Jason and Piper stared at him. Leo wondered if he’d been speaking English. Sometimes when he was agitated he slipped into Spanish, like his mom used to do in her workshop. But he was pretty sure he’d used English.
“Um…” Piper cleared her throat. “Could you make the short explanation shorter?”
Leo palm-smacked his forehead. “Fine. One hour. Fluids mix. Bunker goes ka-boom. One square mile of forest turns into a smoking crater.”
“Oh,” Piper said in a small voice. “Can’t you just…turn it off?”
“Gee, I didn’t think of that!” Leo said. “Let me just hit this switch and—No, Piper. I can’t turn it off. This is a tricky piece of machinery. Everything has to be assembled in a certain order in a certain amount of time. Once the combustion chamber is rigged, like this, you can’t just leave all those tubes sitting there. The engine has to be put into motion. The countdown clock started automatically, and I’ve got to install the syncopator before the fuel goes critical. Which would be fine except…well, I lost the syncopator.”

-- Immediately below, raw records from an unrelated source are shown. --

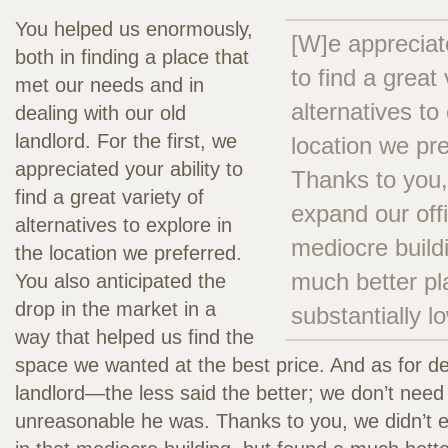
You helped us enormously,
[W]e appreciate
both in finding a place that
to find a great 
met our needs and in
alternatives to
dealing with our old
landlord. For the first, we
location we pr
appreciated your ability to
Thanks to you,
find a great variety of
expand our offi
alternatives to explore in
mediocre build
the location we preferred.
much better pl
You also anticipated the
drop in the market in a
substantially l
way that helped us find the
space we wanted at the best price. And as for de
landlord—the less said the better; we don’t need 
unreasonable he was. Thanks to you, we didn’t e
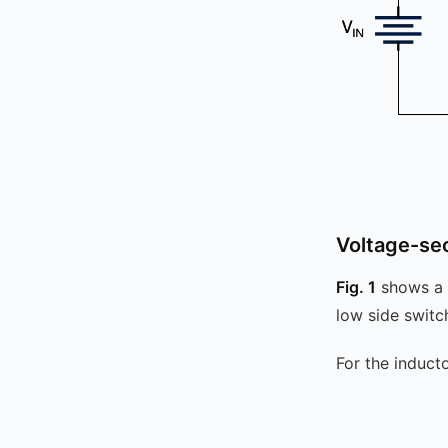
Voltage-se
Fig. 1
shows a s
low side swit
For the induct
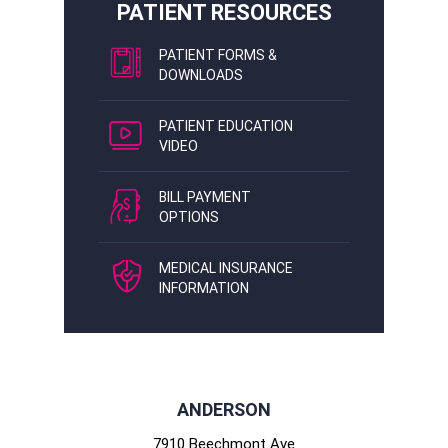
PATIENT RESOURCES
PATIENT FORMS &
DOWNLOADS
PATIENT EDUCATION
VIDEO
BILL PAYMENT
OPTIONS
MEDICAL INSURANCE
INFORMATION
ANDERSON
7910 Beechmont Ave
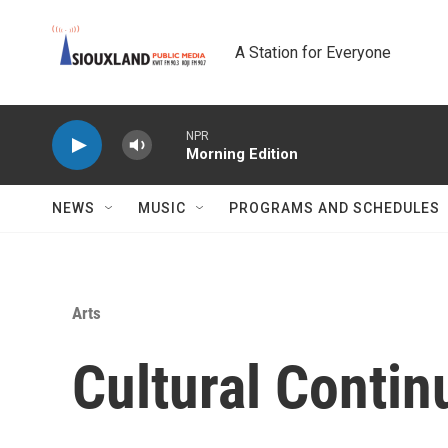
Skip to main content
A Station for Everyone
NPR
Morning Edition
NEWS
MUSIC
PROGRAMS AND SCHEDULES
Arts
Cultural Conti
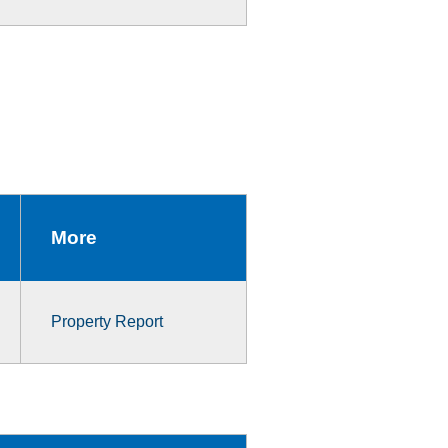
More
Property Report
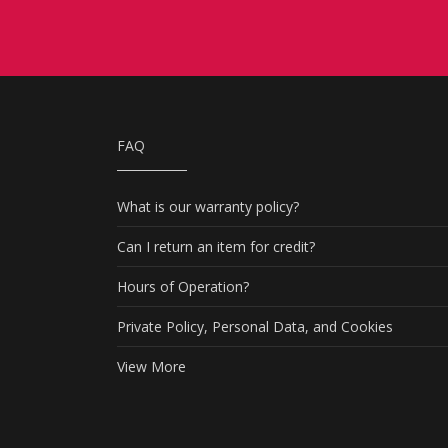
FAQ
What is our warranty policy?
Can I return an item for credit?
Hours of Operation?
Private Policy, Personal Data, and Cookies
View More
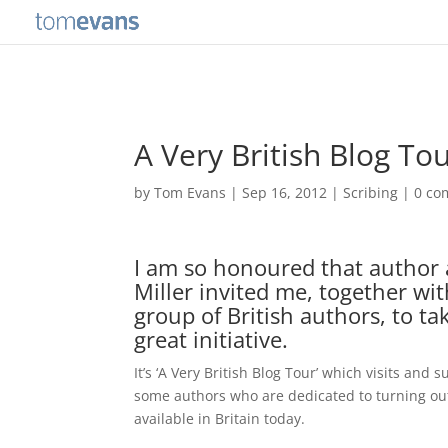
A Very British Blog To
by
Tom Evans
|
Sep 16, 2012
|
Scribing
|
0 co
I am so honoured that author 
Miller invited me, together wi
group of British authors, to tak
great initiative.
It’s ‘A Very British Blog Tour’ which visits and 
some authors who are dedicated to turning out
available in Britain today.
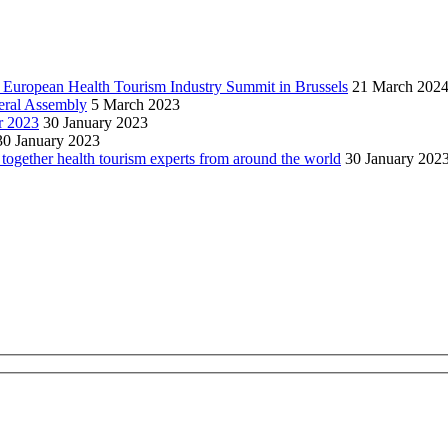
h European Health Tourism Industry Summit in Brussels
21 March 202
neral Assembly
5 March 2023
r 2023
30 January 2023
30 January 2023
together health tourism experts from around the world
30 January 202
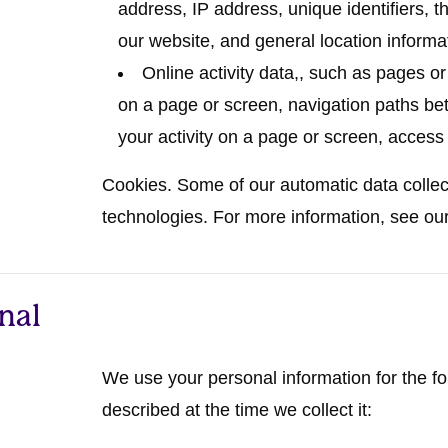
address, IP address, unique identifiers, t
our website, and general location informat
Online activity data,
, such as pages o
on a page or screen, navigation paths be
your activity on a page or screen, access
Cookies.
Some of our automatic data collecti
technologies. For more information, see ou
nal
We use your personal information for the f
described at the time we collect it:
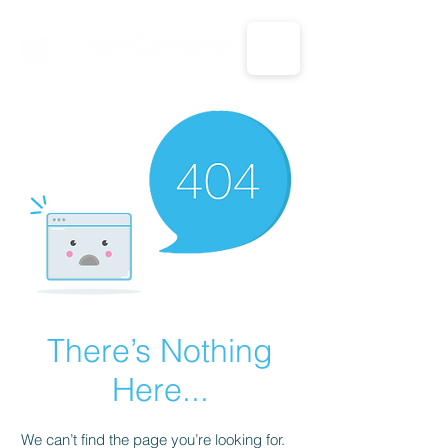
CALL US: 1-833-694-7332
There’s Nothing
Here...
We can’t find the page you’re looking for.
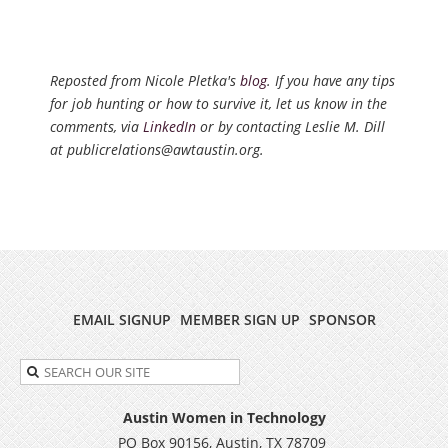
Reposted from Nicole Pletka's
blog
. If you have any tips
for job hunting or how to survive it, let us know in the
comments, via
LinkedIn
or by contacting Leslie M. Dill
at publicrelations@awtaustin.org.
EMAIL SIGNUP
MEMBER SIGN UP
SPONSOR
Austin Women in Technology
PO Box 90156, Austin, TX 78709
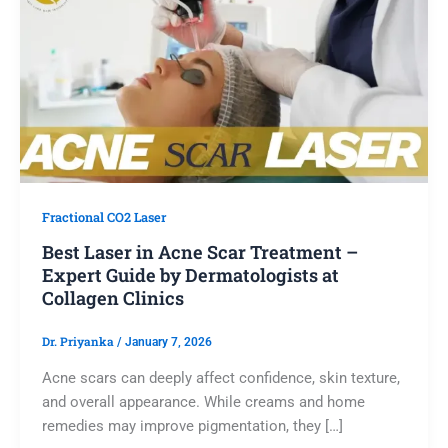
Fractional CO2 Laser
Best Laser in Acne Scar Treatment –
Expert Guide by Dermatologists at
Collagen Clinics
Dr. Priyanka
/
January 7, 2026
Acne scars can deeply affect confidence, skin texture,
and overall appearance. While creams and home
remedies may improve pigmentation, they […]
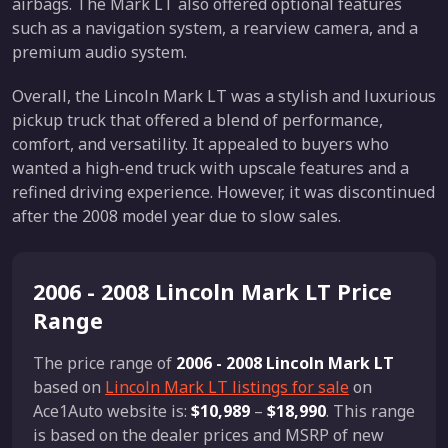
airbags. The Mark LT also offered optional features
such as a navigation system, a rearview camera, and a
premium audio system.
Overall, the Lincoln Mark LT was a stylish and luxurious
pickup truck that offered a blend of performance,
comfort, and versatility. It appealed to buyers who
wanted a high-end truck with upscale features and a
refined driving experience. However, it was discontinued
after the 2008 model year due to slow sales.
2006 - 2008 Lincoln Mark LT Price
Range
The price range of
2006 - 2008 Lincoln Mark LT
based on
Lincoln Mark LT listings for sale
on
Ace1Auto website is:
$10,989
–
$18,990
. This range
is based on the dealer prices and MSRP of new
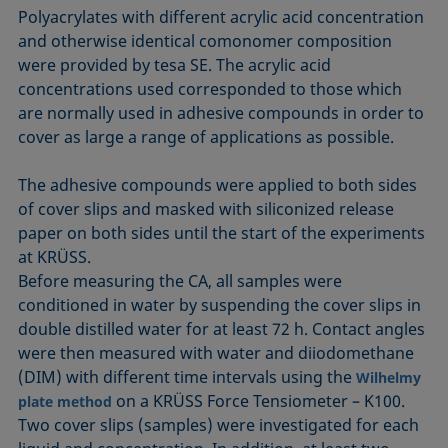
Polyacrylates with different acrylic acid concentration
and otherwise identical comonomer composition
were provided by tesa SE. The acrylic acid
concentrations used corresponded to those which
are normally used in adhesive compounds in order to
cover as large a range of applications as possible.
The adhesive compounds were applied to both sides
of cover slips and masked with siliconized release
paper on both sides until the start of the experiments
at KRÜSS.
Before measuring the CA, all samples were
conditioned in water by suspending the cover slips in
double distilled water for at least 72 h. Contact angles
were then measured with water and diiodomethane
(DIM) with different time intervals using the
Wilhelmy
on a KRÜSS Force Tensiometer – K100.
plate method
Two cover slips (samples) were investigated for each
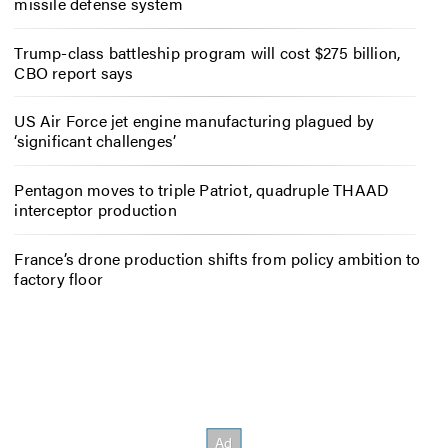
missile defense system
Trump-class battleship program will cost $275 billion,
CBO report says
US Air Force jet engine manufacturing plagued by
‘significant challenges’
Pentagon moves to triple Patriot, quadruple THAAD
interceptor production
France’s drone production shifts from policy ambition to
factory floor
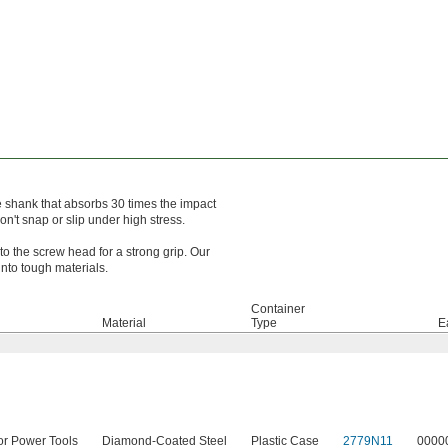
he shank that absorbs 30 times the impact
n't snap or slip under high stress.
to the screw head for a strong grip. Our
into tough materials.
Container
Material
Type
E
or Power Tools
Diamond-Coated Steel
Plastic Case
2779N11
0000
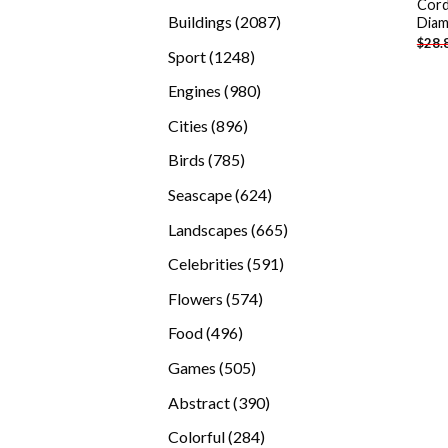
Cord
products
2087
Buildings
2087
Diam
$
28.
products
1248
Sport
1248
products
980
Engines
980
products
896
Cities
896
products
785
Birds
785
products
624
Seascape
624
products
665
Landscapes
665
products
591
Celebrities
591
products
574
Flowers
574
products
496
Food
496
products
505
Games
505
products
390
Abstract
390
products
284
Colorful
284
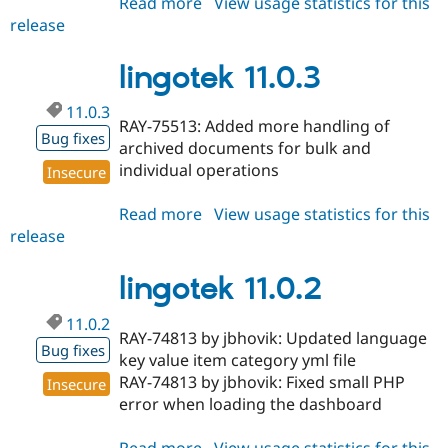
Read more
about
View usage statistics for this
release
lingotek
4.1.3
lingotek 11.0.3
11.0.3
RAY-75513: Added more handling of
Bug fixes
archived documents for bulk and
individual operations
Insecure
Read more
about
View usage statistics for this
release
lingotek
11.0.3
lingotek 11.0.2
11.0.2
RAY-74813 by jbhovik: Updated language
Bug fixes
key value item category yml file
RAY-74813 by jbhovik: Fixed small PHP
Insecure
error when loading the dashboard
Read more
about
View usage statistics for this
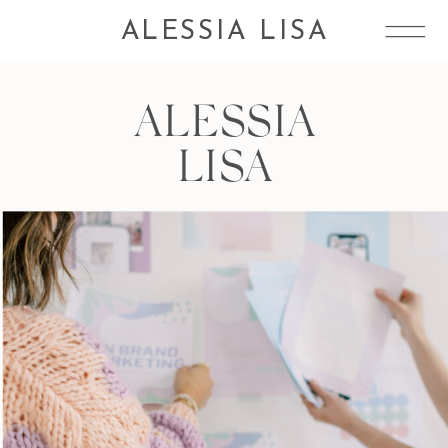
ALESSIA LISA
ALESSIA
LISA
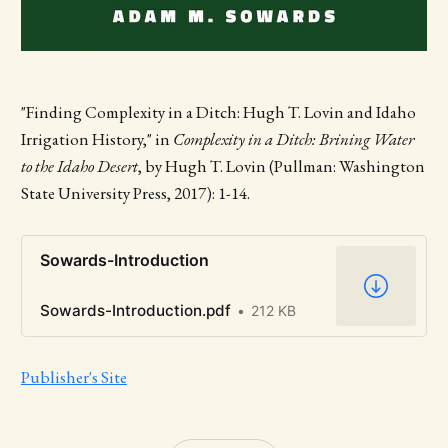
"Finding Complexity in a Ditch: Hugh T. Lovin and Idaho
Irrigation History," in
Complexity in a Ditch: Brining Water
to the Idaho Desert
, by Hugh T. Lovin (Pullman: Washington
State University Press, 2017): 1-14.
Sowards-Introduction
Sowards-Introduction.pdf
212 KB
Publisher's Site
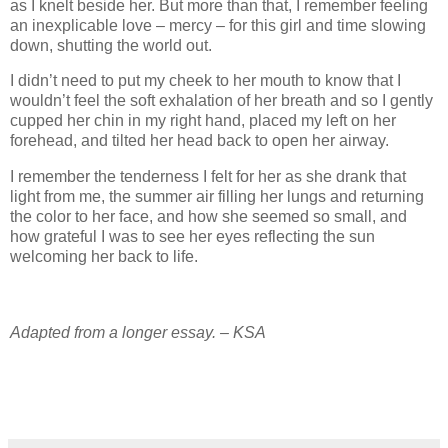
as I knelt beside her. But more than that, I remember feeling
an inexplicable love – mercy – for this girl and time slowing
down, shutting the world out.
I didn’t need to put my cheek to her mouth to know that I
wouldn’t feel the soft exhalation of her breath and so I gently
cupped her chin in my right hand, placed my left on her
forehead, and tilted her head back to open her airway.
I remember the tenderness I felt for her as she drank that
light from me, the summer air filling her lungs and returning
the color to her face, and how she seemed so small, and
how grateful I was to see her eyes reflecting the sun
welcoming her back to life.
Adapted from a longer essay. – KSA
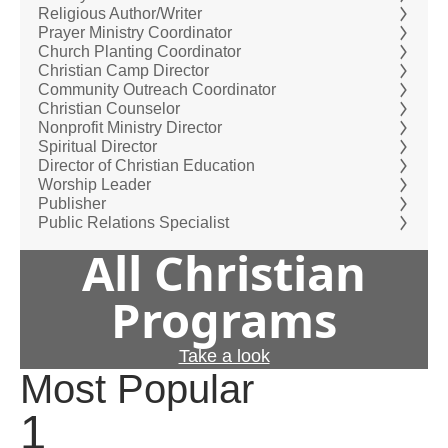
Religious Author/Writer
Prayer Ministry Coordinator
Church Planting Coordinator
Christian Camp Director
Community Outreach Coordinator
Christian Counselor
Nonprofit Ministry Director
Spiritual Director
Director of Christian Education
Worship Leader
Publisher
Public Relations Specialist
All Christian
Programs
Take a look
Most Popular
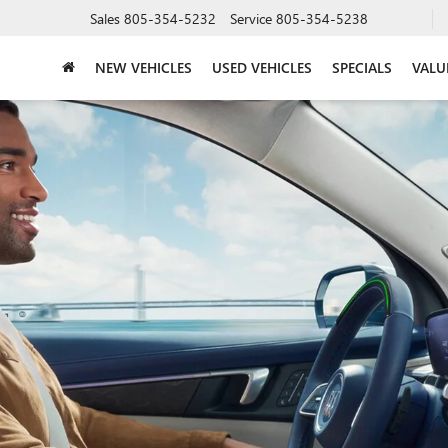
Sales
805-354-5232
Service
805-354-5238
NEW VEHICLES
USED VEHICLES
SPECIALS
VALU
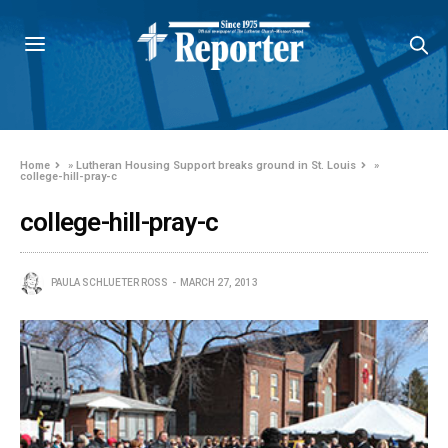
Home
»
Lutheran Housing Support breaks ground in St. Louis
»
college-hill-pray-c
college-hill-pray-c
PAULA SCHLUETER ROSS
MARCH 27, 2013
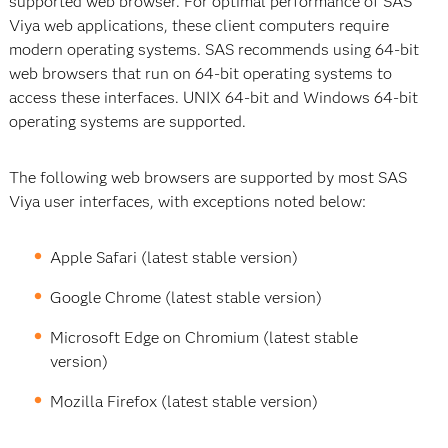
supported web browser. For optimal performance of SAS
Viya web applications, these client computers require
modern operating systems. SAS recommends using 64-bit
web browsers that run on 64-bit operating systems to
access these interfaces. UNIX 64-bit and Windows 64-bit
operating systems are supported.
The following web browsers are supported by most SAS
Viya user interfaces, with exceptions noted below:
Apple Safari (latest stable version)
Google Chrome (latest stable version)
Microsoft Edge on Chromium (latest stable
version)
Mozilla Firefox (latest stable version)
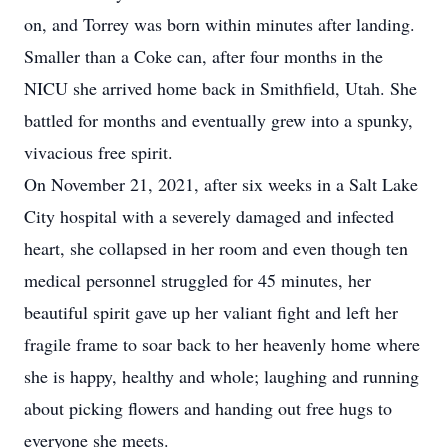
on, and Torrey was born within minutes after landing.
Smaller than a Coke can, after four months in the
NICU she arrived home back in Smithfield, Utah. She
battled for months and eventually grew into a spunky,
vivacious free spirit.
On November 21, 2021, after six weeks in a Salt Lake
City hospital with a severely damaged and infected
heart, she collapsed in her room and even though ten
medical personnel struggled for 45 minutes, her
beautiful spirit gave up her valiant fight and left her
fragile frame to soar back to her heavenly home where
she is happy, healthy and whole; laughing and running
about picking flowers and handing out free hugs to
everyone she meets.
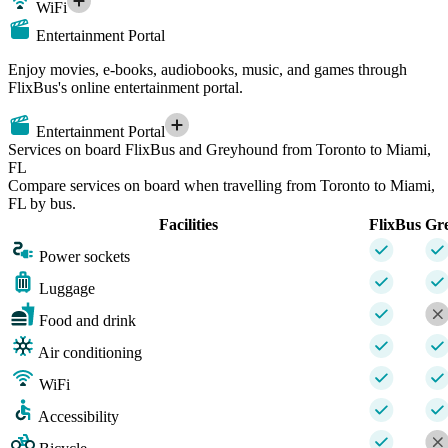
WiFi
Entertainment Portal
Enjoy movies, e-books, audiobooks, music, and games through
FlixBus's online entertainment portal.
Entertainment Portal
Services on board FlixBus and Greyhound from Toronto to Miami,
FL
Compare services on board when travelling from Toronto to Miami,
FL by bus.
Facilities
FlixBus
Gr
Power sockets
Luggage
Food and drink
Air conditioning
WiFi
Accessibility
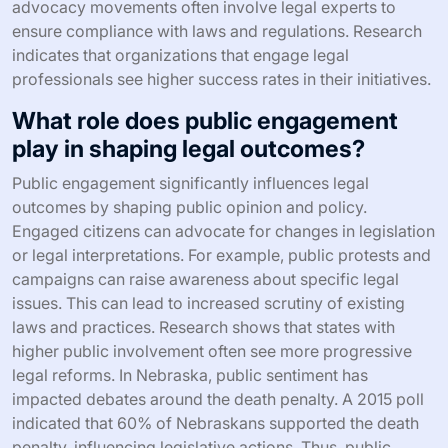
advocacy movements often involve legal experts to
ensure compliance with laws and regulations. Research
indicates that organizations that engage legal
professionals see higher success rates in their initiatives.
What role does public engagement
play in shaping legal outcomes?
Public engagement significantly influences legal
outcomes by shaping public opinion and policy.
Engaged citizens can advocate for changes in legislation
or legal interpretations. For example, public protests and
campaigns can raise awareness about specific legal
issues. This can lead to increased scrutiny of existing
laws and practices. Research shows that states with
higher public involvement often see more progressive
legal reforms. In Nebraska, public sentiment has
impacted debates around the death penalty. A 2015 poll
indicated that 60% of Nebraskans supported the death
penalty, influencing legislative actions. Thus, public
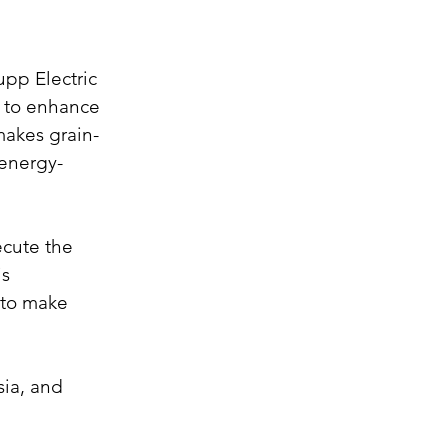
upp Electric 
y to enhance 
makes grain-
 energy-
ecute the 
s 
 to make 
ia, and 
 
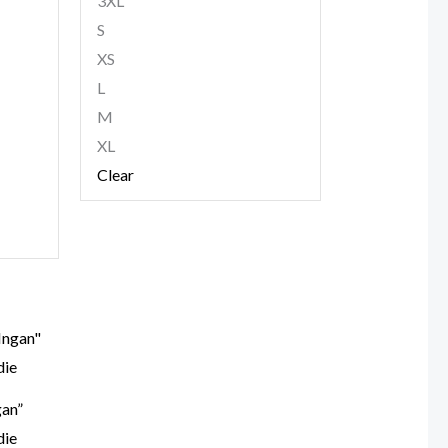
3XL
S
XS
L
M
XL
Clear
gan”
die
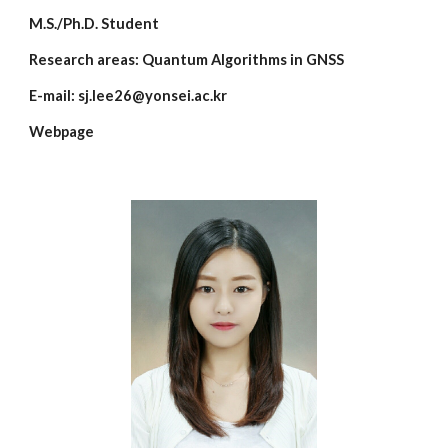
M.S./Ph.D. Student
Research areas:
Quantum Algorithms in GNSS
E-mail:
sj.lee26@yonsei.ac.kr
Webpage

Jason folded his arms. “You lost it. Don’t you have an extra? Can’t you pull one out of your tool belt?”
Leo shook his head. His magic tool belt could produce a lot of great stuff. Any kind of common tool—hammers, screwdrivers, bolt cutters, whatever—Leo could pull out of the pockets just by thinking about it. But the belt couldn’t fabricate complicated devices or magic items.